IDC research director Massimiliano Claps says a good place to start in responding to these issues is to identify areas in a certain geography and groups of the population that may struggle to access transport, and then figure out the best solution to help them.
Regarding access to transportation in urban areas, it’s easy to justify investing in a new public transit route, but when passenger numbers are lower and more widely spread out the figures simply don’t add up.
A potential solution here is demand-responsive transport (DRT). This is where vehicles alter their routes each journey based on demand, rather than have a fixed route or timetable.
DRT can similarly be applied to travellers with mobility issues, points out Claps. “Instead of paying to equip every bus with the necessary facilities, you can organise transport with special access features on demand.”
Additionally, more authorities are promoting public transport as a more sustainable way to travel and are incentivising this option by lowering costs. This is having a knock-on effect of making public transport more affordable.
In Germany, cities such as Augsburg have introduced a flat-fee monthly ticket that offers unlimited travel on buses, trains, rental bikes and car-sharing services, while this summer, the country is offering travellers a €9 monthly ticket for unlimited local and national rail services during July and August.
There is no quick fix to the challenge of connecting the world via transportation, but small steps can be a great place to start and offer positive returns. For example, when a World Bank-funded road programme improved connectivity to remote villages in Morocco, 20 per cent more children went to school, including 7.4 per cent more girls.
Internet access is twice as high in urban homes as rural ones.
Mobile internet subscribers now reach almost 4.2 billion globally.
Six per cent of the world’s population lives in areas without mobile broadband coverage.
In low-income countries, the percentage of people underserved and unserved by internet connectivity is 79 per cent. In middle income countries, it’s 43 per cent, and 10 per cent in high income countries.
The number of people connected to tier 1+ clean energy mini-grids more than doubled between 2010 and 2019 to 11 million people. Off-grid solutions have grown even faster, with access to tier 1+ solar home systems expanding fourfold between 2010 and 2019 to 28 million people.
Sub-Saharan Africa’s share of the global population without electricity jumped to 77 per cent in 2020 from 71 per cent in 2018.
One in three Africans (568 million) don’t have access to electricity, often resorting to using kerosene or spending hours in darkness.
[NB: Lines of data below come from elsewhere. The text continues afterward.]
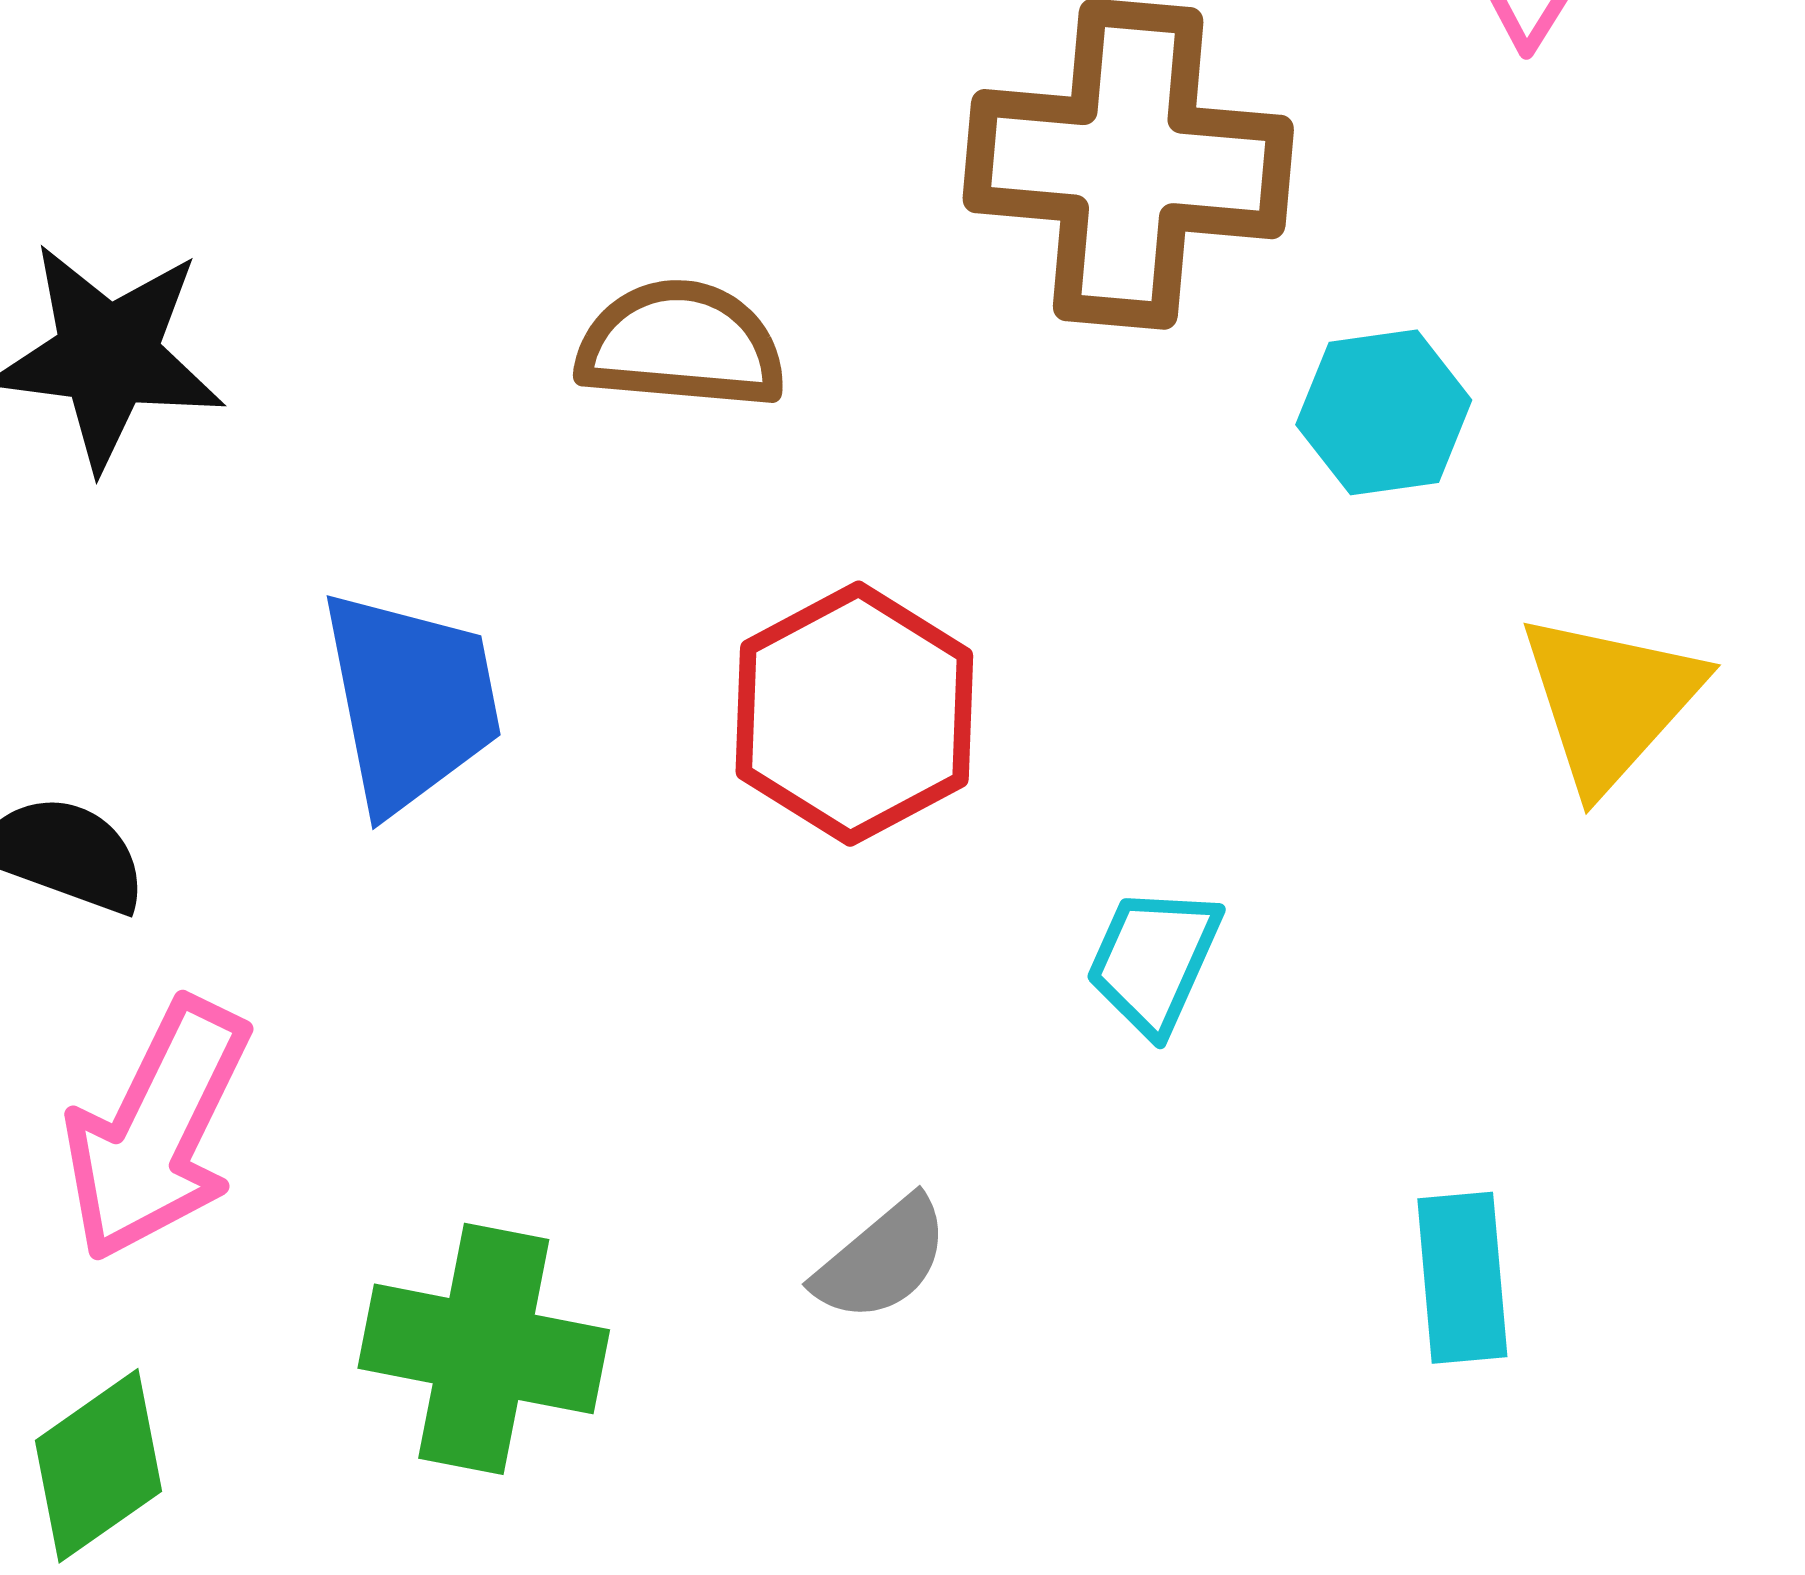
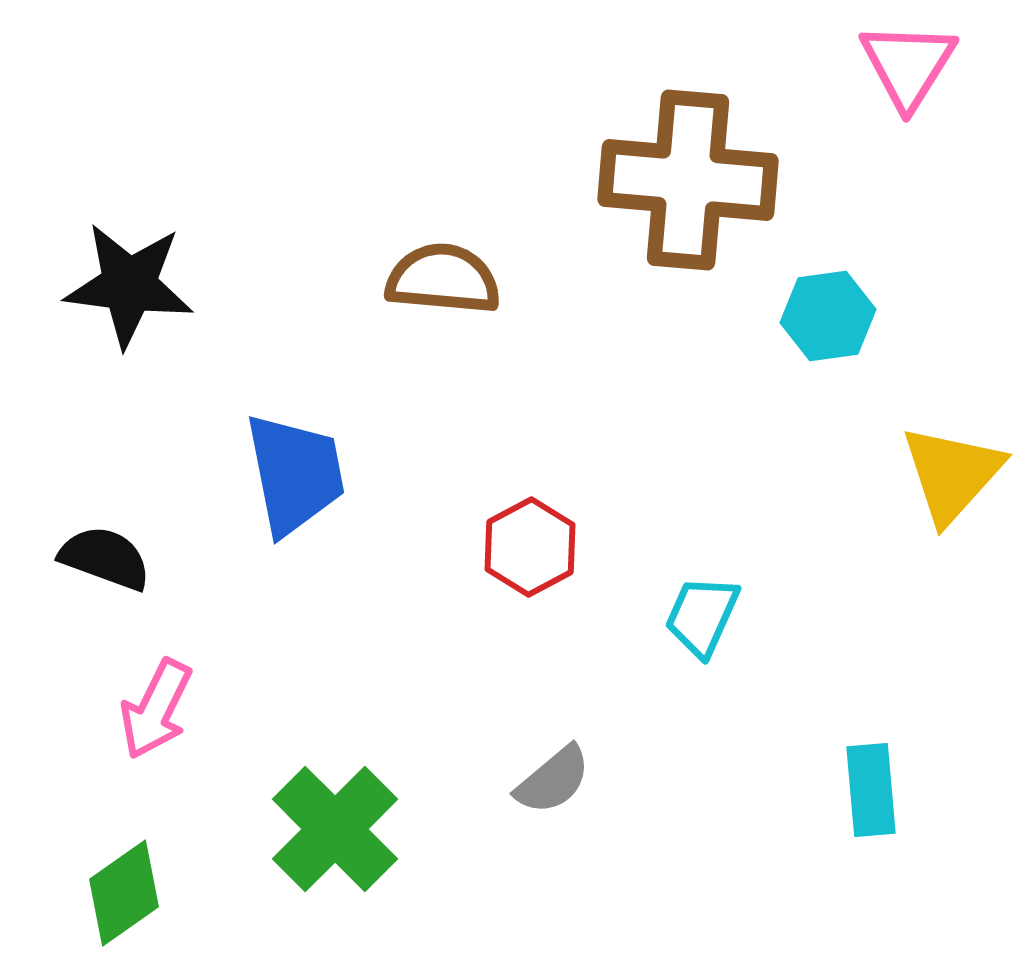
red hexagon: (854, 714) -> (530, 547), moved, size x0.7
pink arrow: (157, 1130) -> (156, 709), size x0.7
green cross: (484, 1349) -> (335, 829), turned 34

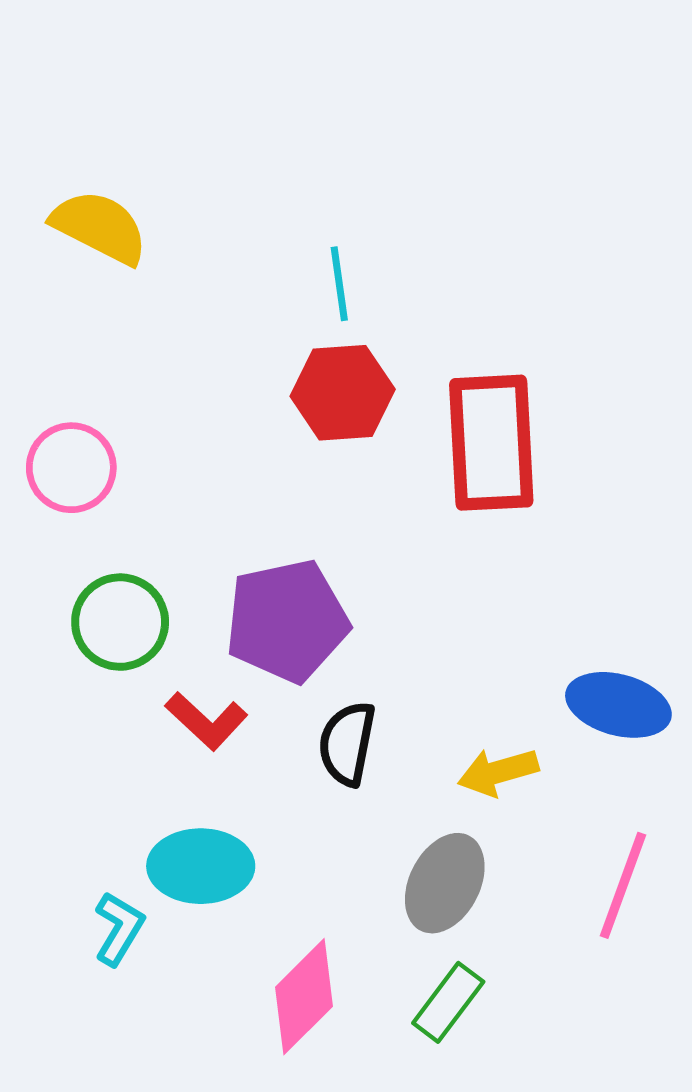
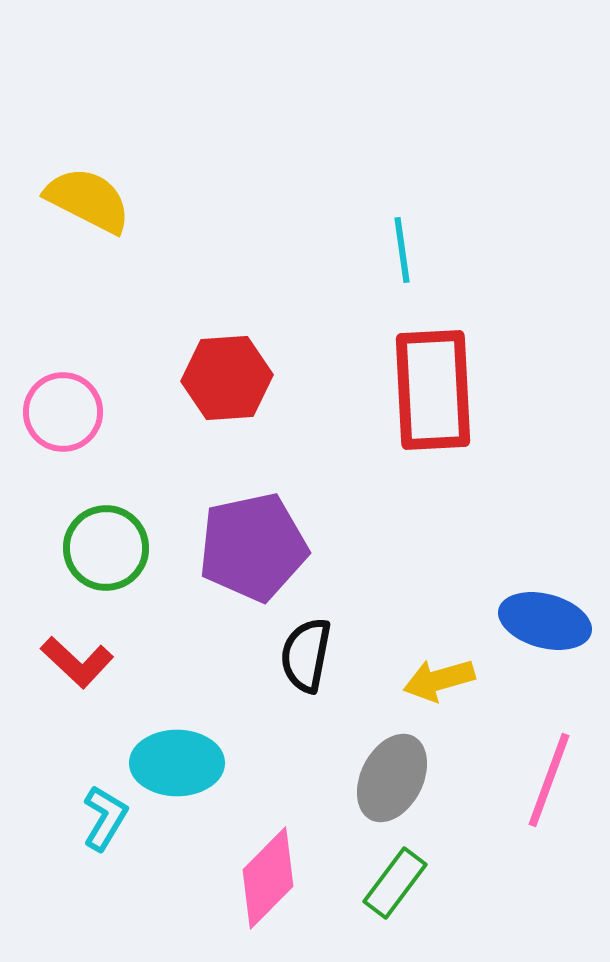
cyan line: (339, 284) -> (402, 250), moved
red hexagon: (343, 393) -> (227, 378), moved
red L-shape: (206, 721) -> (77, 662), moved

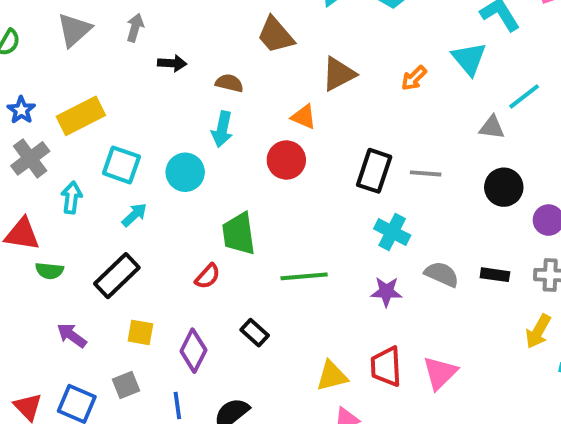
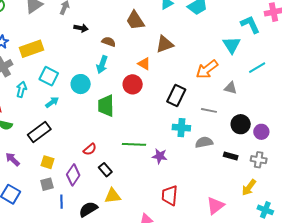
orange arrow: (414, 78) -> (207, 69), moved, size x1.6
gray triangle: (492, 127) -> (230, 88), moved
gray line: (426, 173) -> (209, 110), moved
black circle: (504, 187) -> (241, 124), moved
cyan cross: (392, 232) -> (181, 128), turned -30
green trapezoid: (239, 234) -> (106, 106), moved
gray semicircle: (442, 274) -> (204, 142), moved, turned -42
red semicircle: (208, 276) -> (90, 149), moved
purple star: (386, 292) -> (160, 156), moved
pink triangle: (440, 373) -> (215, 206), moved
yellow triangle: (332, 376) -> (113, 196), moved
gray square: (126, 385) -> (47, 184), moved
Nine per cent of UK households had no digital equipment or connection in 2020. In a February 2021 study, 1.78 million school children were found to have no internet connection and 880,000 households only had a mobile internet connection.
Of those not connected, fewer than 4,000 people worldwide are in the high-income bracket; 50.4 per cent of the unconnected come from low-income households and 49.5 per cent from middle-income households.
While 3 per cent of the world’s urban areas have no connectivity, in rural areas electricity connectivity only reaches 82.7 per cent of people.
In 2009, 1.16 billion people were lacking access to electricity.
Broadly speaking, access to safe drinking water is correlated with wealth – in general, access to safe drinking water is more common in countries with higher levels of socio-economic development. Within a given country, access to clean water is greater in the wealthier states/provinces/cities. Within a given city or town, greater access to clean water is found in households with higher levels of income and education.